In recent years we’ve seen a new type of corporations, known as Public Benefit Corporations, or “B” Corporations. These new B corporations are private corporations which, like any other corporation, owe a duty to their shareholders.
Historically, private corporations had a general duty to maximize shareholders’ value. In contrast, B corporations are not required to give priority to shareholders. The board of directors of a B corporation may instead consider the impact of its decisions on constituencies other than shareholders, such as the company’s employees, the community, or the environment. It is up to the board to decide what weight should be given to each. What does this mean to ERISA plans that want to invest in B Corporations?
The Department of Labor (“Department”) has previously issued guidance involving plan investments in “economically targeted investments” or “ETIs,” which are investments selected for economic benefits they create apart from their investment return to the plan.
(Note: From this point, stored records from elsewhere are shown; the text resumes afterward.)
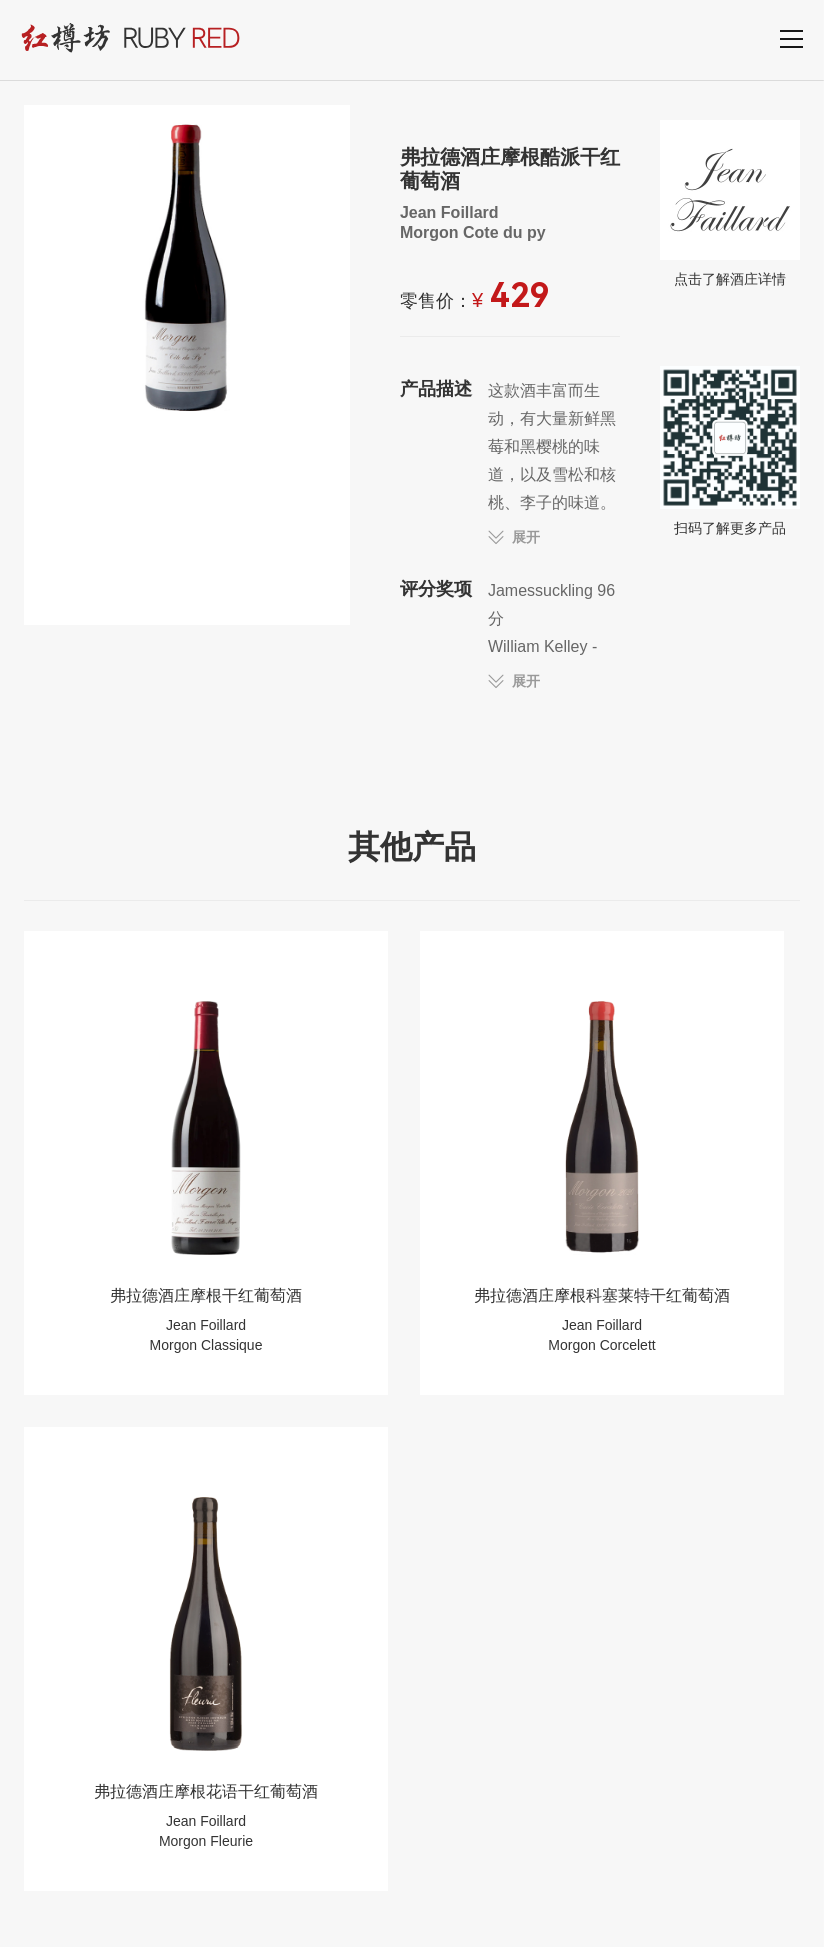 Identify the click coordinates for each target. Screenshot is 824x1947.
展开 (526, 537)
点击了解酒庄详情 (730, 203)
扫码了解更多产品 (730, 450) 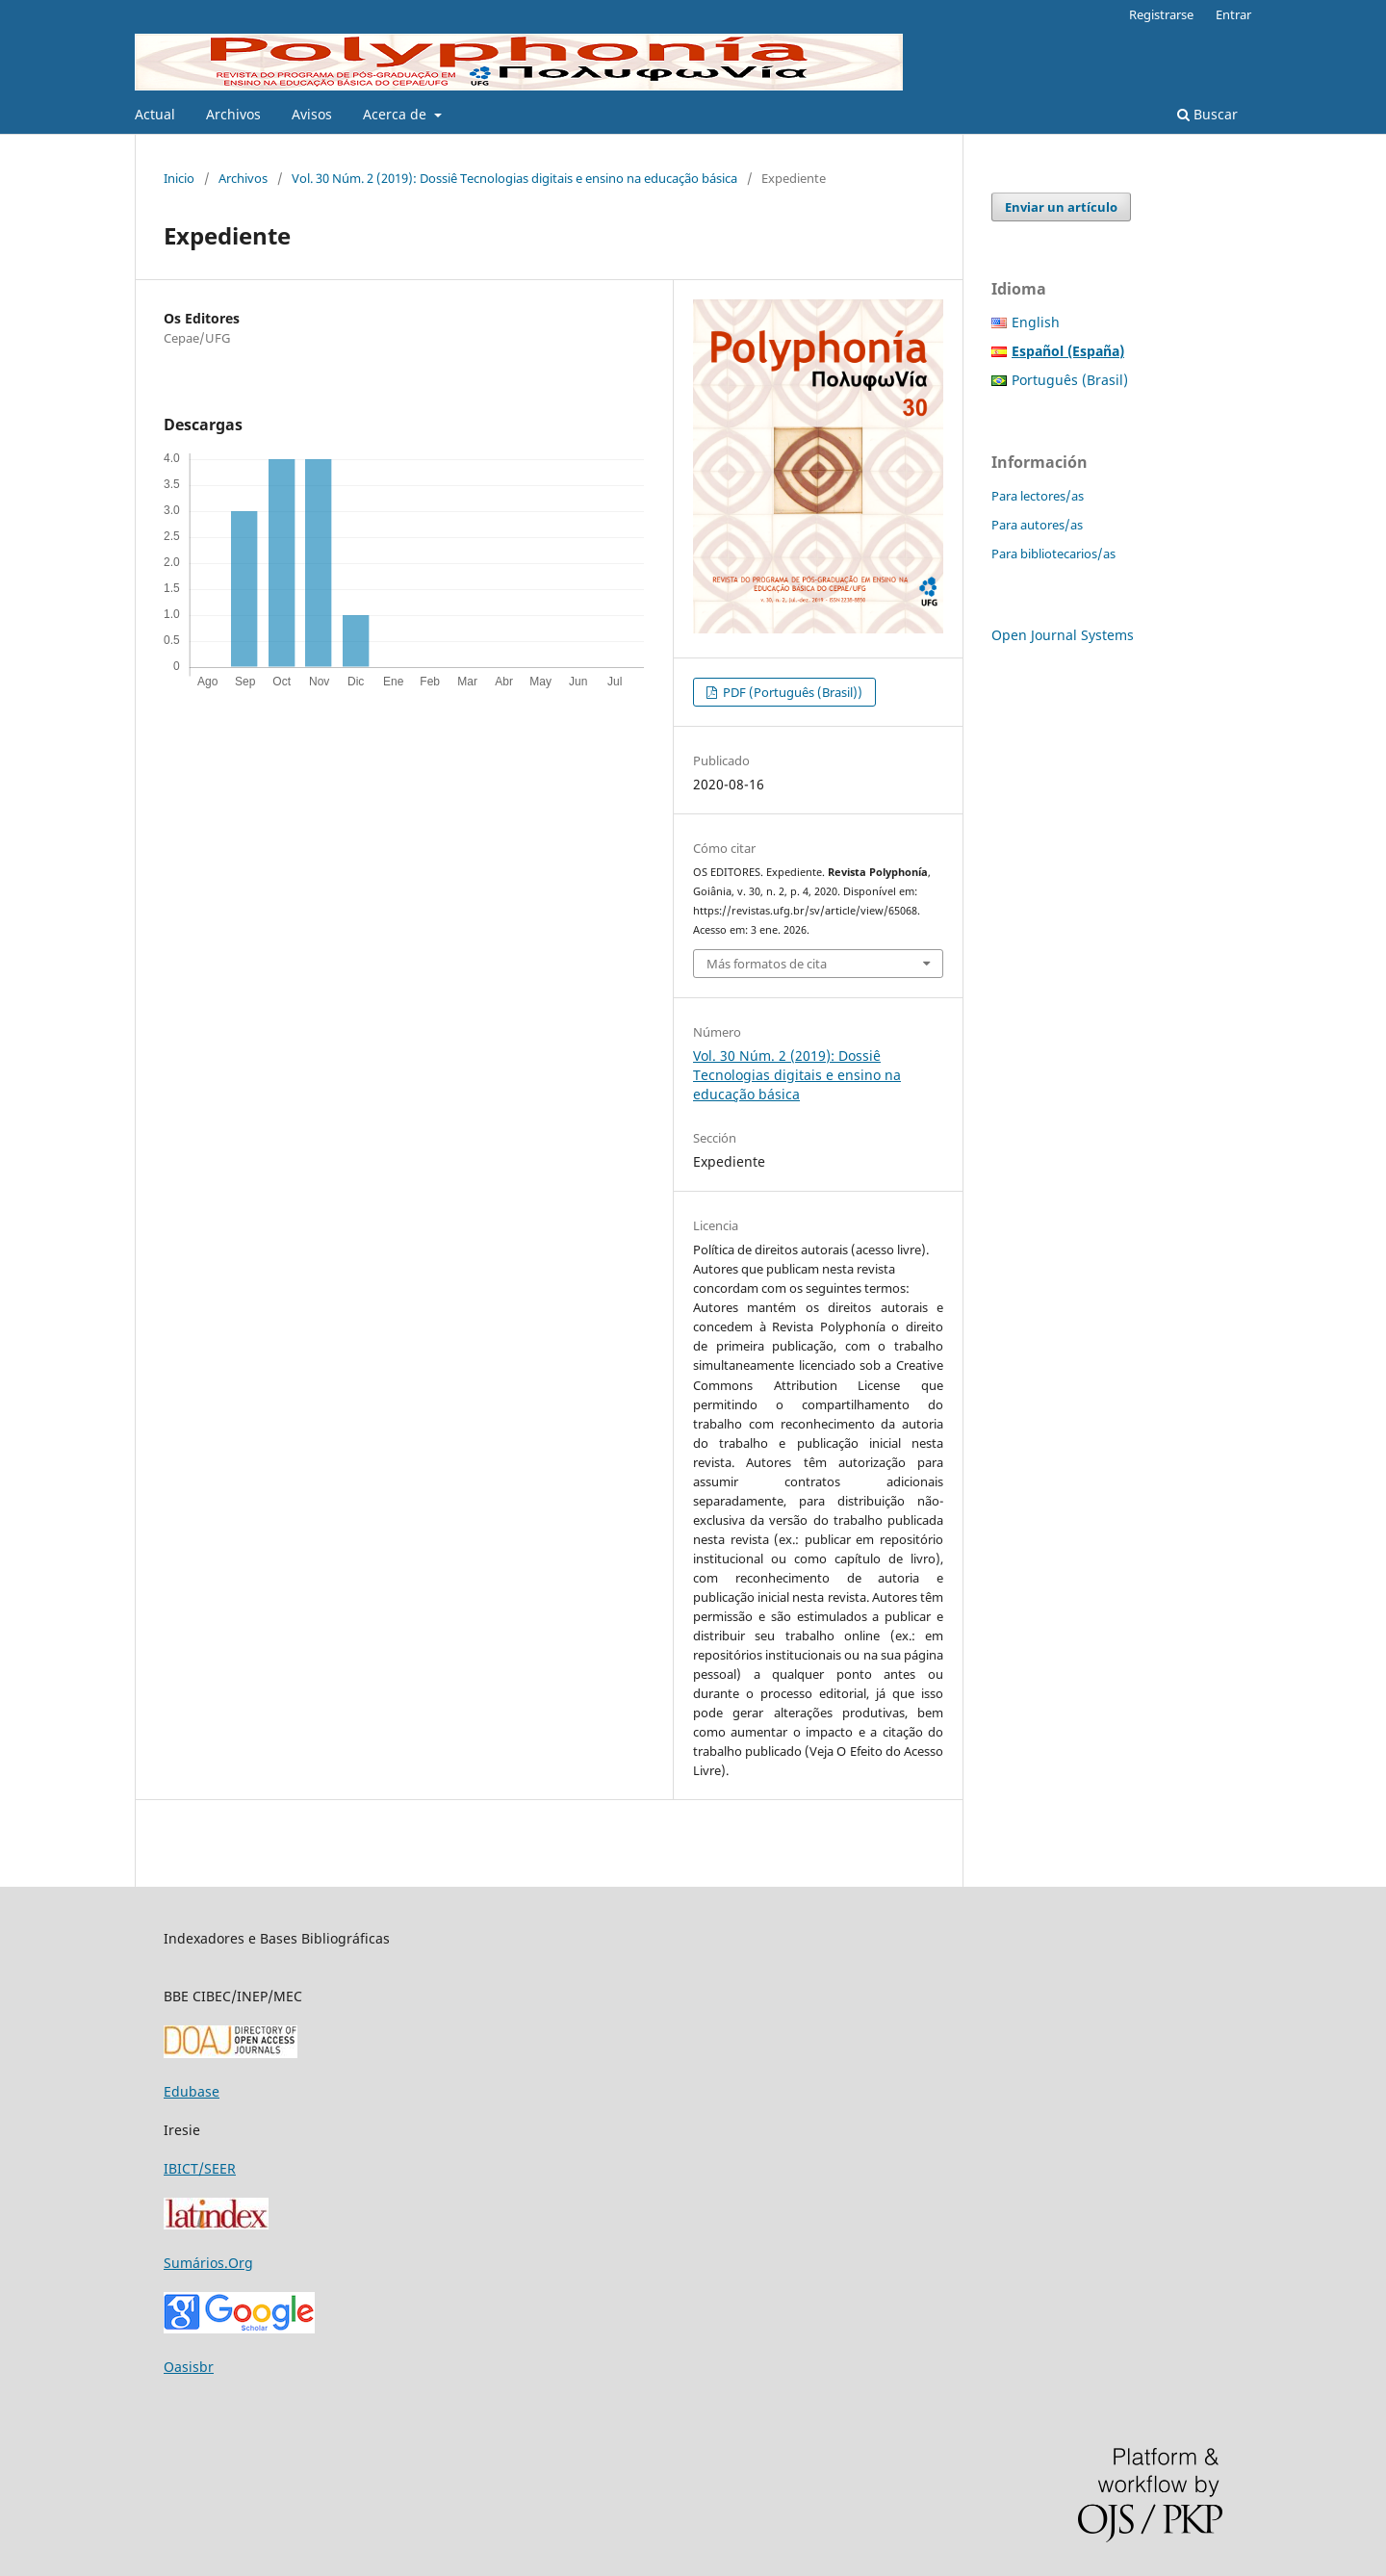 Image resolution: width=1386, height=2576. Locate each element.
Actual (155, 114)
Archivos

In that guidance the Department reminds us “ERISA requires that a fiduciary act solely in the interest of the plan's participants and beneficiaries and for the exclusive purpose of providing benefits to their participants and beneficiaries.” 29 C.F.R. § 2509.2015-1 (emphasis added). The Department interprets this requirement to mean ERISA prohibits plan fiduciaries “from subordinating the interests of participants and beneficiaries to unrelated objectives.” Id.
This guidance would prohibit a plan fiduciary from deciding to invest in a B corporation with higher risk and lower returns because the fiduciary believes the B corporation’s social justice objectives should be given priority. However, the fact that a B corporation may incidentally benefit society will not automatically disqualify the B corporation as a permissible plan investment. If the fiduciary follows ERISA’s standard of prudence, nothing would prohibit the fiduciary from selecting a B corporation as a proper investment for the plan.